The disclosure, issued via PR Newswire on June 15, 2026, puts a number on a structure most public investors have never had to read. Carried interest, in plain terms, is the manager's share of investment profits above an agreed threshold. BRC's exposure is indirect: the carried interest is held by BRC's subsidiaries, not by BRC's clients, and it is a contractual slice of returns on the SPVs, not direct ownership of SpaceX stock. The SPVs themselves, special-purpose vehicles, are the legal entities that actually own SpaceX shares on behalf of BRC's wealth-management clients.
The scale of the underlying position belongs to BRC's clients, not to BRC itself. Aggregate client capital invested into the SPVs between 2018 and 2021 was approximately $233 million, all of it client money. BRC's subsidiaries' cut, the carried interest, applies to a portion of those investments. At the $160.95 June 12 closing price, gross carried interest for BRC's subsidiaries came to approximately $84.2 million, and net of deductions, that figure is approximately $70.4 million, according to the company release.
The numbers are real math but not yet real money.
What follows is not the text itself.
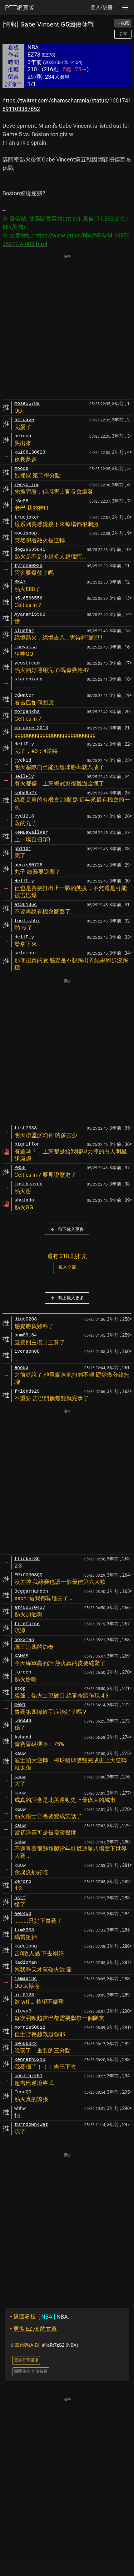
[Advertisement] (67, 327)
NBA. (39, 2316)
BRC itself flagged three layers of uncertainty in the same release. The figures are preliminary, unaudited management estimates presented for informational purposes only. The ability to realize any of that value is gated by customary IPO lock-up restrictions, which expire in stages through the remainder of the calendar year. Sales of the underlying SpaceX shares are at the discretion of a third-party manager running the SPVs, not BRC.
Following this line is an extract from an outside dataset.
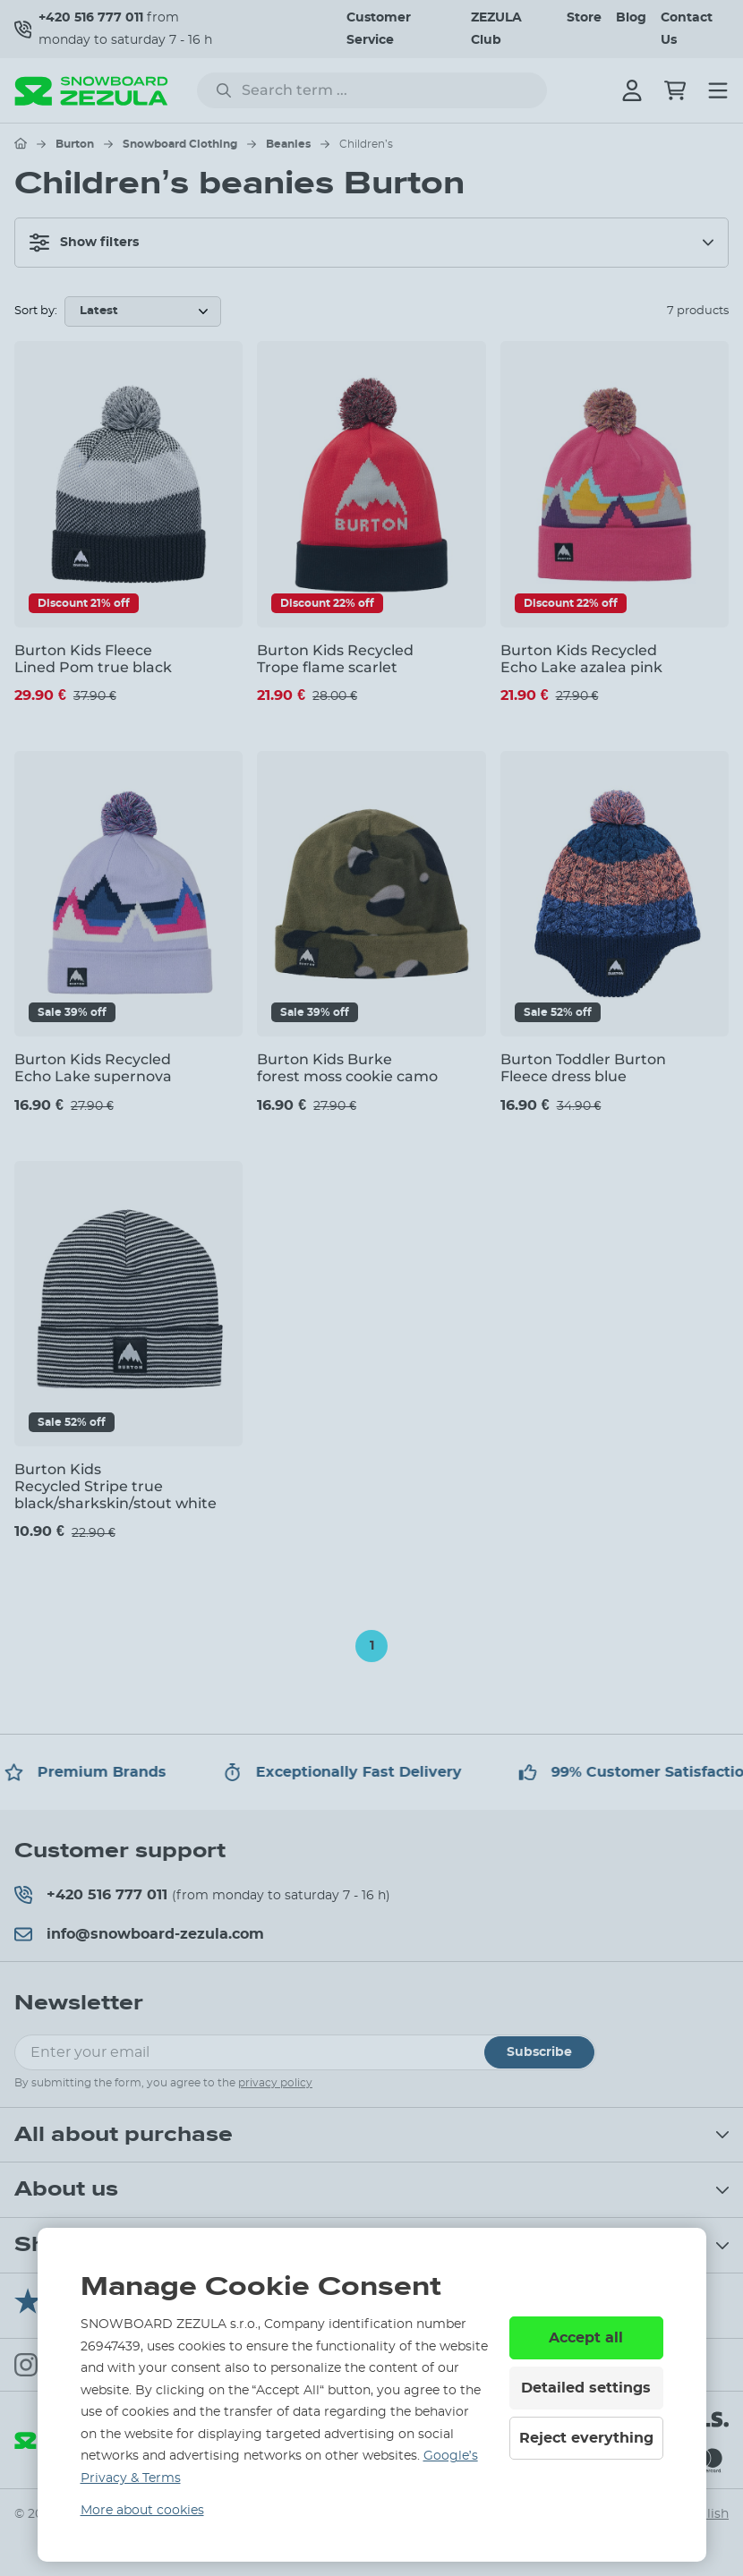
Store (584, 18)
For investors trying to size the exposure, BRC offered a clean sensitivity. Each $5.00 move in SpaceX's share price translates to roughly a $2.3 million change in net carried interest. That is the lever the disclosure is asking readers to focus on, not the $70 million headline.
The company had already surfaced the position in its Form 10-Q for the quarter ended March 31, 2026, filed May 7, 2026, and discussed it on the May 7 quarterly earnings call. Monday's release is a recalibration at the IPO print, and a small public window onto how a marquee private name's IPO can show up, indirectly, on a small-cap broker's books.
The story worth watching next is structural, not SpaceX-specific. As more private tech companies price publicly in 2026, the carried-interest and SPV pathway is one route wealth-management clients have used to get in early. The economics of those structures are now starting to surface, in dollar terms, in public-company disclosures. The SpaceX number is the first marquee example, and the lock-up clock plus the third-party manager's sale decisions are the variables that decide whether $70 million becomes a realized gain on BRC's books or a figure that moves with every tick of SpaceX's stock.